Um mar de possibilidades para se expressar

Em 19 de Abril 1969, o famoso escritor Vladimir Nabokov, conhecido pelo infame livro Lolita, foi convidado para uma entrevista pelo jornal The New York Times. Em meio de diversas perguntas feitas pelo jornalista Alden Whitman, em um momento ele questionou onde o escritor se posionava entre os escritores contemporâneos e do passado. A resposta de Nabokov foi a seguinte: “Muitas vezes penso que deveria existir um símbolo especial tipográfico para um sorriso—algum tipo de marca côncava, um colchete redondo supino, que eu gostaria de traçar em resposta a sua pergunta.”

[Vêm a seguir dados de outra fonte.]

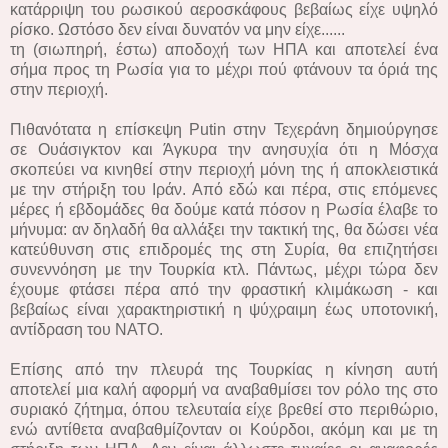
κατάρριψη του ρωσικού αεροσκάφους βεβαίως είχε υψηλό
ρίσκο. Ωστόσο δεν είναι δυνατόν να μην είχε......
τη (σιωπηρή, έστω) αποδοχή των ΗΠΑ και αποτελεί ένα
σήμα προς τη Ρωσία για το μέχρι πού φτάνουν τα όριά της
στην περιοχή.
Πιθανότατα η επίσκεψη Putin στην Τεχεράνη δημιούργησε
σε Ουάσιγκτον και Άγκυρα την ανησυχία ότι η Μόσχα
σκοπεύει να κινηθεί στην περιοχή μόνη της ή αποκλειστικά
με την στήριξη του Ιράν. Από εδώ και πέρα, στις επόμενες
μέρες ή εβδομάδες θα δούμε κατά πόσον η Ρωσία έλαβε το
μήνυμα: αν δηλαδή θα αλλάξει την τακτική της, θα δώσει νέα
κατεύθυνση στις επιδρομές της στη Συρία, θα επιζητήσει
συνεννόηση με την Τουρκία κτλ. Πάντως, μέχρι τώρα δεν
έχουμε φτάσει πέρα από την φραστική κλιμάκωση - και
βεβαίως είναι χαρακτηριστική η ψύχραιμη έως υποτονική,
αντίδραση του ΝΑΤΟ.
Επίσης από την πλευρά της Τουρκίας η κίνηση αυτή
αποτελεί μια καλή αφορμή να αναβαθμίσει τον ρόλο της στο
συριακό ζήτημα, όπου τελευταία είχε βρεθεί στο περιθώριο,
ενώ αντίθετα αναβαθμίζονταν οι Κούρδοι, ακόμη και με τη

Em outras palavras, talvez Nabokov desejava responder a pergunta assim: :-). Porém, como a data da entrevista possa lhe sugerir, esse tipo de símbolos tão familiar para nós era apenas um conceito na época de Nabokov. É claro, não se pode assumir que o escritor tenha sido a primeira pessoa no mundo a imaginar o uso de símbolos do alfabeto para expressar algo além de palavras; existem sim exemplos de elementos gráficos sendo utilizados como uma forma expressão, ou melhor, como uma forma de arte, era sua interpretação quando foram feito.

Figura 1 - Arte tipogáfica

Kurjer Warszawski, 1881

"Cada uma dessas inter-relações das partes é um ponto de “interface”, ou seja: o dispositivo físico ou lógico que faz a adaptação entre dois sistemas. As interfaces precisam ser projetadas."

(Cardoso, 2010, pg. 92)

Mesmo que Nabokov não seja capaz de receber crédito por ser o primeiro a ter tal ideia, há outra pessoa que recebe sim o crédito pelo primeiro símbolo que chamamos de Emoticon atualmente.

Scott Fahlman recebe o crédito por esta criação. De acordo com seu relato, por volta de 1982, as redes de comunicação de sua universidade, já possuíam um problema constante da internet: como diferenciar entre quem está falando sério e quem está brincando sem sinais óbvios como o tom de voz e a expressão facial?

"[...] mesmo que você ficasse calado o tempo todo. Suas expressões faciais, os movimentos dos olhos, a linguagem corporal estariam enviando um constante fluxo de informação sobre seu estado interno — sinais que intuitivamente eu perceberia e interpretaria."

(Johnson, 2001, p.146)

A solução para esse dilema precisava ser capaz de utilizar nos sistema primitivo de rede na época, ou seja, fotos ou qualquer outro método que dependesse de elementos além de texto e digitação estava fora de questão. Logo, a solução de Fahlman para o problema de comunicação veio de forma simples: para indicar que o autor da mensagem está brincando, se utiliza :-), para indicar que o autor da mensagem está sério, se utiliza :-(.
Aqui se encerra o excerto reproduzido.